[Goal of the exercise]:
An exact reproduction of the data below is the required answer.

[Exercise input]:
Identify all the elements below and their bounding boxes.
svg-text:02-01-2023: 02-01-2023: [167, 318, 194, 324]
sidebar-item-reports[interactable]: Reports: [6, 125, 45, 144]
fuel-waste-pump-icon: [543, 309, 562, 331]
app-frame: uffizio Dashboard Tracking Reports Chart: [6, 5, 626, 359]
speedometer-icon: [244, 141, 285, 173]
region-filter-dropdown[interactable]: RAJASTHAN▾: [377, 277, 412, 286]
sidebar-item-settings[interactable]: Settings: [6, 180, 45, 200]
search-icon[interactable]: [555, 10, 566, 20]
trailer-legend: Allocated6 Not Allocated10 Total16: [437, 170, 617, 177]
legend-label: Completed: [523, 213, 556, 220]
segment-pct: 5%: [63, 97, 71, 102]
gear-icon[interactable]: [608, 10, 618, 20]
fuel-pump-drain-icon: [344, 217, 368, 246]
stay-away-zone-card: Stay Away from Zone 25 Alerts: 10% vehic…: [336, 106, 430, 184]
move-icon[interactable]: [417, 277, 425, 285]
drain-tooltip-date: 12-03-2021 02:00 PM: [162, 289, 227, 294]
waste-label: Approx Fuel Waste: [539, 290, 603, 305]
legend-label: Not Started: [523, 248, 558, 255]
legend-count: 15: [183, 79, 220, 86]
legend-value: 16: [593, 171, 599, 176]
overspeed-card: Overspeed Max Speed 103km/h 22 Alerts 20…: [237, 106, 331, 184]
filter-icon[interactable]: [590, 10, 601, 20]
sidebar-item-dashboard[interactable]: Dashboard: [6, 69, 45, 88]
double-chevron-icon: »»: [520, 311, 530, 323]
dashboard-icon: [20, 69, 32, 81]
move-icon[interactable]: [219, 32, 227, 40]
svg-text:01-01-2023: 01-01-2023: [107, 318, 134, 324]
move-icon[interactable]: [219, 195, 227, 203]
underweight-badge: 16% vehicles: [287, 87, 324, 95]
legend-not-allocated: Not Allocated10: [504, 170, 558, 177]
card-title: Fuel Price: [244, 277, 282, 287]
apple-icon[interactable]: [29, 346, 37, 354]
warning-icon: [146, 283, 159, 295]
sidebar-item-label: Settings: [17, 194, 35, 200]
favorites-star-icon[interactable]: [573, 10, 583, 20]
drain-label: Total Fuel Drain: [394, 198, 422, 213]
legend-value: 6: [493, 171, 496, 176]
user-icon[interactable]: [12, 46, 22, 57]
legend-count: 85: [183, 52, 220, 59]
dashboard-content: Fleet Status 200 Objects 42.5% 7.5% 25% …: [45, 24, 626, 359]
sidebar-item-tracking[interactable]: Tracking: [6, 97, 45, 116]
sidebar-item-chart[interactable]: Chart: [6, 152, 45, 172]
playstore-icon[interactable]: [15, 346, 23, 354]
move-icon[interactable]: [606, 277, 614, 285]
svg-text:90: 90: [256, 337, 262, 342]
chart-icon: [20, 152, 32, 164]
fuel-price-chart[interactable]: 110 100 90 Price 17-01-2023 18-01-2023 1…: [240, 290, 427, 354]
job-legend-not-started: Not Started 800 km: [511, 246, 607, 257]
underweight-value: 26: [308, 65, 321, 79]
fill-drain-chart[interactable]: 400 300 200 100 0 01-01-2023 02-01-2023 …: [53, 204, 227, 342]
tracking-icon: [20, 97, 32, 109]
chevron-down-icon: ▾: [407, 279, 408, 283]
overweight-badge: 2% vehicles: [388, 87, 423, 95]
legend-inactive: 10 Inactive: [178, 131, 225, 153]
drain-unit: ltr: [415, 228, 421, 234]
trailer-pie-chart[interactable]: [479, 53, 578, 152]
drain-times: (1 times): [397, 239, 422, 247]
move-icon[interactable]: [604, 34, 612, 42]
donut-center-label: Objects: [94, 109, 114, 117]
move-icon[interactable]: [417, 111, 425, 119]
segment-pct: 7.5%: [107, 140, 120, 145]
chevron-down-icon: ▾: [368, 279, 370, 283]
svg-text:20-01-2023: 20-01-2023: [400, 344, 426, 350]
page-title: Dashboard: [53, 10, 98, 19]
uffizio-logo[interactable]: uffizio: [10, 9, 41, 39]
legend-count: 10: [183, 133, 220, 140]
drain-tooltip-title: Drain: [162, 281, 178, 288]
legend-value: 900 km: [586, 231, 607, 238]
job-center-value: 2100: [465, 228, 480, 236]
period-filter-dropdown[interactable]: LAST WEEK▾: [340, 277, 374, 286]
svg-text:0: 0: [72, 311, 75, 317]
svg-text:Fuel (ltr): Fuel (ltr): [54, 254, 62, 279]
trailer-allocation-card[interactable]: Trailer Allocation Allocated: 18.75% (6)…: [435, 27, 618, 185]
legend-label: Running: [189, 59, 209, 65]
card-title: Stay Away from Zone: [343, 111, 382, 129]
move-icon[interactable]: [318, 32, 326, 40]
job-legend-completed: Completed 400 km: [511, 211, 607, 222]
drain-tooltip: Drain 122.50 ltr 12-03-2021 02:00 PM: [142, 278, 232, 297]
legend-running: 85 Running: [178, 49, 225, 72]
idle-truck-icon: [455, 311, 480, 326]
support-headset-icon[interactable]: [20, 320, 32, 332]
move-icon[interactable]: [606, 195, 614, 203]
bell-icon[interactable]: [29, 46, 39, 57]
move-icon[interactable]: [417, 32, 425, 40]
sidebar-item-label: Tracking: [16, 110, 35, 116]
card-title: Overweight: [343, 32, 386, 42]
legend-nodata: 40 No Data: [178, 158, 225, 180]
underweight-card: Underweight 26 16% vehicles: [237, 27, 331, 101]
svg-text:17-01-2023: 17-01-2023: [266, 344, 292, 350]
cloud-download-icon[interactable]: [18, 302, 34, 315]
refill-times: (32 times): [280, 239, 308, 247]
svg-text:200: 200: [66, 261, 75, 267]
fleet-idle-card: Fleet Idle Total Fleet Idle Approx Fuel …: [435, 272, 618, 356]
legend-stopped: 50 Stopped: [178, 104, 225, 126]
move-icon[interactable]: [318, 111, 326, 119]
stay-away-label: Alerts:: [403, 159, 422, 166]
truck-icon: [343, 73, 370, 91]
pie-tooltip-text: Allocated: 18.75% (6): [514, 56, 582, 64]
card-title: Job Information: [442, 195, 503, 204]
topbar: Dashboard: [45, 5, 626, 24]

[Answer for the task]:
Identify all the elements below and their bounding boxes.
svg-text:02-01-2023: 02-01-2023: [167, 318, 194, 324]
sidebar-item-reports[interactable]: Reports: [6, 125, 45, 144]
fuel-waste-pump-icon: [543, 309, 562, 331]
app-frame: uffizio Dashboard Tracking Reports Chart: [6, 5, 626, 359]
speedometer-icon: [244, 141, 285, 173]
region-filter-dropdown[interactable]: RAJASTHAN▾: [377, 277, 412, 286]
sidebar-item-settings[interactable]: Settings: [6, 180, 45, 200]
search-icon[interactable]: [555, 10, 566, 20]
trailer-legend: Allocated6 Not Allocated10 Total16: [437, 170, 617, 177]
legend-label: Completed: [523, 213, 556, 220]
segment-pct: 5%: [63, 97, 71, 102]
gear-icon[interactable]: [608, 10, 618, 20]
fuel-pump-drain-icon: [344, 217, 368, 246]
stay-away-zone-card: Stay Away from Zone 25 Alerts: 10% vehic…: [336, 106, 430, 184]
move-icon[interactable]: [417, 277, 425, 285]
drain-tooltip-date: 12-03-2021 02:00 PM: [162, 289, 227, 294]
waste-label: Approx Fuel Waste: [539, 290, 603, 305]
legend-label: Not Started: [523, 248, 558, 255]
legend-count: 15: [183, 79, 220, 86]
legend-value: 16: [593, 171, 599, 176]
overspeed-card: Overspeed Max Speed 103km/h 22 Alerts 20…: [237, 106, 331, 184]
filter-icon[interactable]: [590, 10, 601, 20]
sidebar-item-dashboard[interactable]: Dashboard: [6, 69, 45, 88]
double-chevron-icon: »»: [520, 311, 530, 323]
dashboard-icon: [20, 69, 32, 81]
move-icon[interactable]: [219, 32, 227, 40]
svg-text:01-01-2023: 01-01-2023: [107, 318, 134, 324]
move-icon[interactable]: [219, 195, 227, 203]
underweight-badge: 16% vehicles: [287, 87, 324, 95]
legend-not-allocated: Not Allocated10: [504, 170, 558, 177]
card-title: Fuel Price: [244, 277, 282, 287]
apple-icon[interactable]: [29, 346, 37, 354]
warning-icon: [146, 283, 159, 295]
sidebar-item-label: Settings: [17, 194, 35, 200]
favorites-star-icon[interactable]: [573, 10, 583, 20]
drain-label: Total Fuel Drain: [394, 198, 422, 213]
legend-value: 6: [493, 171, 496, 176]
user-icon[interactable]: [12, 46, 22, 57]
legend-count: 85: [183, 52, 220, 59]
dashboard-content: Fleet Status 200 Objects 42.5% 7.5% 25% …: [45, 24, 626, 359]
sidebar-item-tracking[interactable]: Tracking: [6, 97, 45, 116]
sidebar-item-chart[interactable]: Chart: [6, 152, 45, 172]
playstore-icon[interactable]: [15, 346, 23, 354]
move-icon[interactable]: [606, 277, 614, 285]
svg-text:90: 90: [256, 337, 262, 342]
chart-icon: [20, 152, 32, 164]
fuel-price-chart[interactable]: 110 100 90 Price 17-01-2023 18-01-2023 1…: [240, 290, 427, 354]
job-legend-not-started: Not Started 800 km: [511, 246, 607, 257]
underweight-value: 26: [308, 65, 321, 79]
fill-drain-chart[interactable]: 400 300 200 100 0 01-01-2023 02-01-2023 …: [53, 204, 227, 342]
tracking-icon: [20, 97, 32, 109]
chevron-down-icon: ▾: [407, 279, 408, 283]
overweight-badge: 2% vehicles: [388, 87, 423, 95]
legend-inactive: 10 Inactive: [178, 131, 225, 153]
drain-unit: ltr: [415, 228, 421, 234]
trailer-pie-chart[interactable]: [479, 53, 578, 152]
drain-times: (1 times): [397, 239, 422, 247]
move-icon[interactable]: [604, 34, 612, 42]
donut-center-label: Objects: [94, 109, 114, 117]
move-icon[interactable]: [417, 111, 425, 119]
segment-pct: 7.5%: [107, 140, 120, 145]
chevron-down-icon: ▾: [368, 279, 370, 283]
svg-text:20-01-2023: 20-01-2023: [400, 344, 426, 350]
page-title: Dashboard: [53, 10, 98, 19]
uffizio-logo[interactable]: uffizio: [10, 9, 41, 39]
legend-count: 10: [183, 133, 220, 140]
drain-tooltip-title: Drain: [162, 281, 178, 288]
legend-value: 900 km: [586, 231, 607, 238]
job-center-value: 2100: [465, 228, 480, 236]
period-filter-dropdown[interactable]: LAST WEEK▾: [340, 277, 374, 286]
svg-text:0: 0: [72, 311, 75, 317]
svg-text:Fuel (ltr): Fuel (ltr): [54, 254, 62, 279]
trailer-allocation-card[interactable]: Trailer Allocation Allocated: 18.75% (6)…: [435, 27, 618, 185]
legend-label: Running: [189, 59, 209, 65]
card-title: Stay Away from Zone: [343, 111, 382, 129]
move-icon[interactable]: [318, 32, 326, 40]
job-legend-completed: Completed 400 km: [511, 211, 607, 222]
drain-tooltip: Drain 122.50 ltr 12-03-2021 02:00 PM: [142, 278, 232, 297]
legend-running: 85 Running: [178, 49, 225, 72]
idle-truck-icon: [455, 311, 480, 326]
support-headset-icon[interactable]: [20, 320, 32, 332]
move-icon[interactable]: [606, 195, 614, 203]
bell-icon[interactable]: [29, 46, 39, 57]
move-icon[interactable]: [417, 32, 425, 40]
sidebar-item-label: Tracking: [16, 110, 35, 116]
card-title: Overweight: [343, 32, 386, 42]
legend-nodata: 40 No Data: [178, 158, 225, 180]
underweight-card: Underweight 26 16% vehicles: [237, 27, 331, 101]
svg-text:17-01-2023: 17-01-2023: [266, 344, 292, 350]
cloud-download-icon[interactable]: [18, 302, 34, 315]
refill-times: (32 times): [280, 239, 308, 247]
svg-text:200: 200: [66, 261, 75, 267]
fleet-idle-card: Fleet Idle Total Fleet Idle Approx Fuel …: [435, 272, 618, 356]
legend-stopped: 50 Stopped: [178, 104, 225, 126]
move-icon[interactable]: [318, 111, 326, 119]
stay-away-label: Alerts:: [403, 159, 422, 166]
truck-icon: [343, 73, 370, 91]
pie-tooltip-text: Allocated: 18.75% (6): [514, 56, 582, 64]
card-title: Job Information: [442, 195, 503, 204]
topbar: Dashboard: [45, 5, 626, 24]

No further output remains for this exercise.